JD: Machine Learning Engineer
Location: Hyderabad
About Us:
Deccan AI, founded by IIT Bombay and IIM Ahmedabad alumni, specializes in LLM model development and AI-first scaled operations. Based in SF and Hyderabad, our mission is to create AI for Good, driving innovation with positive societal impact.
About the Role
We are seeking a Machine Learning Engineer focused on Data Quality to ensure our model training data meets the highest standards of reliability, relevance, and safety. This role plays a pivotal part in the ML lifecycle — from automated QA of training data to developing evaluation strategies and leading rater workflows — ensuring that the data shipped aligns closely with client expectations and model performance objectives.
You will be at the intersection of engineering, research, and client success, acting as the final quality gatekeeper for datasets powering LLM fine-tuning, reward modeling, and evaluation.
Key Responsibilities

Dataset Quality Automation
Automate quality assurance pipelines for SFT transcripts and RLHF preference pairs.

Implement schema validation, semantic overlap checks, and embedding-based deduplication.

Integrate filters for safety, toxicity, and reward-signal balance in datasets.

Training & Benchmarking
Execute proxy fine-tuning (LoRA/QLoRA) on open-source LLMs using QA-approved datasets.

Train lightweight reward models and track performance via public/internal benchmarks and calibration metrics.

LLM Evaluation
Orchestrate human and LLM-as-judge evaluations, including generation of critiques and scoring.

Design evaluation rubrics focused on consistency, helpfulness, and alignment with reward models.

Calculate and interpret statistical measures like binomial confidence intervals for evaluation scores.

Annotation & Rater Management
Build a continuous feedback loop with annotation teams, resolve disputes, and maintain high annotation quality.

Manage human evaluation workflows to maximize consistency and throughput.

Research & Tooling
Prototype new signal-to-noise metrics (e.g., reward model entropy, preference flip rate).
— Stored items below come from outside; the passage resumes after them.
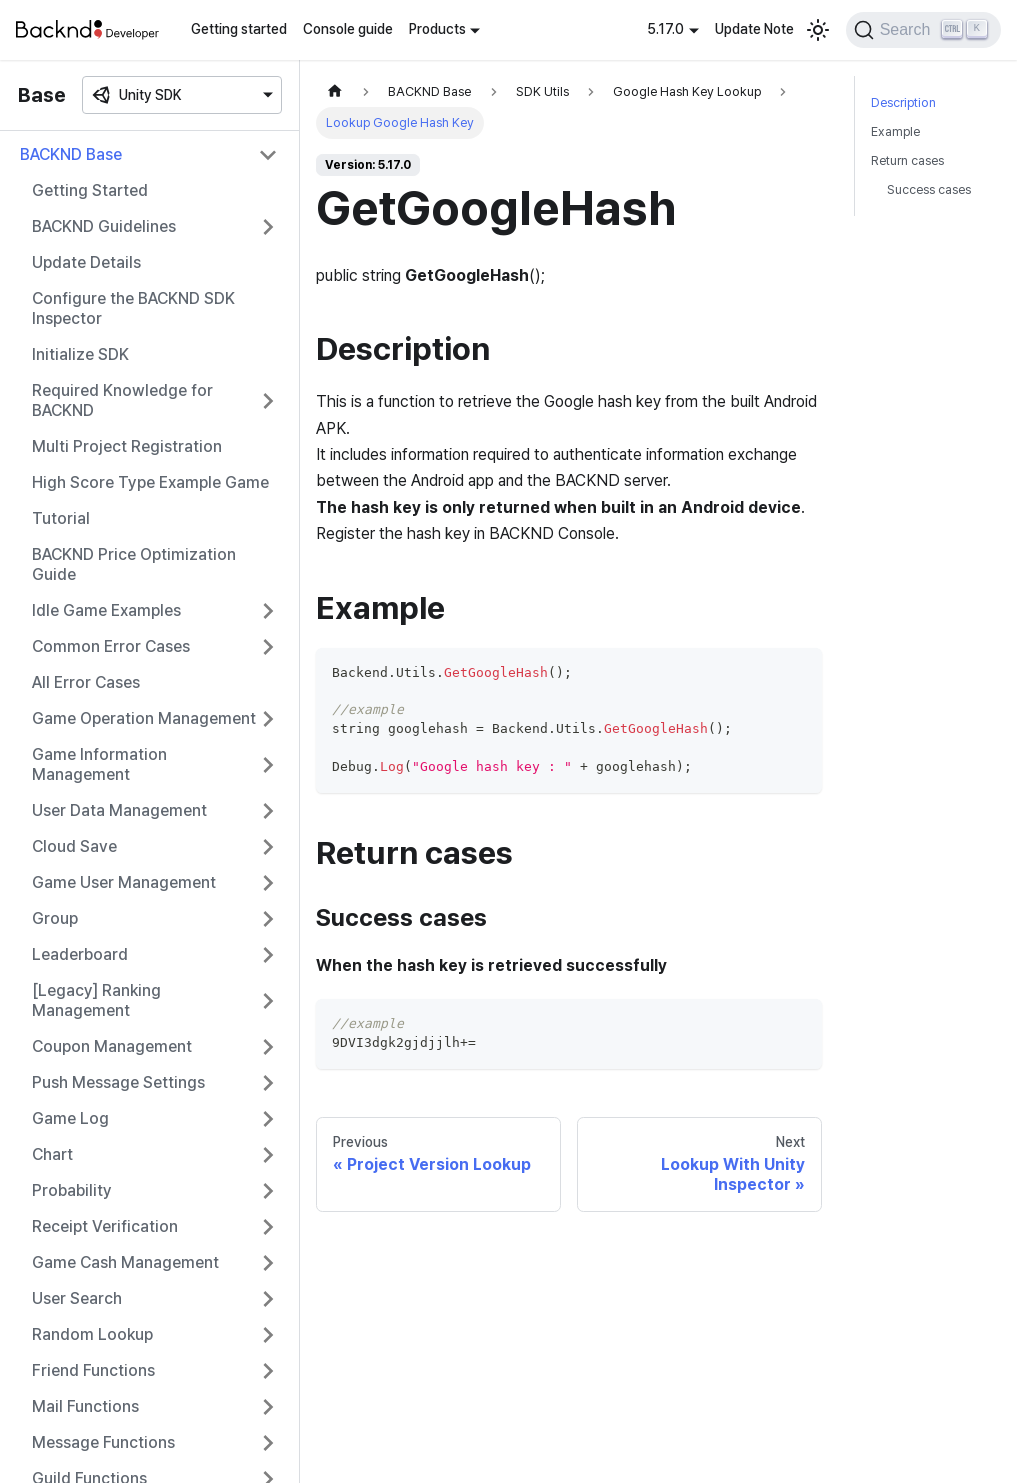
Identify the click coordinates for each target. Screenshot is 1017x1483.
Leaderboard (80, 954)
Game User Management (124, 882)
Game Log (70, 1118)
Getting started (239, 29)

Package tooling into reproducible notebooks and integrate into CI pipelines (Airflow/Dagster).

End Value to the Company

You will serve as the client-end MLE advocate, ensuring that all training and evaluation datasets are aligned with downstream needs. Your work will directly influence model performance, client satisfaction, and data-driven improvements to our ML systems.
Required Skills & Qualifications

Strong understanding of LLM training and evaluation pipelines (SFT, RLHF, reward modeling).

Experience with model performance diagnostics, identifying root causes in model behavior (e.g., data flaws, prompt issues).

Skilled in prompt engineering, dataset schema design, and annotation guideline development.

Proficient in Python, with experience using PyTorch, Hugging Face Transformers, FastAPI.

Comfortable building evaluation frameworks, including leaderboards and domain-specific test sets.

Familiarity with model evaluation metrics, clustering techniques, embedding models, and data drift detection.

Strong communication skills, especially in translating technical findings into actionable client insights.

Self-starter with a consultative mindset who can operate across technical and business domains.

Nice-to-Have

Experience with embedding similarity, data deduplication, or dataset filtering for toxicity/safety.

Prior work in LLM-as-a-Judge systems or human alignment evaluations.

Familiarity with CI/CD for data workflows and orchestration tools like Airflow or Dagster.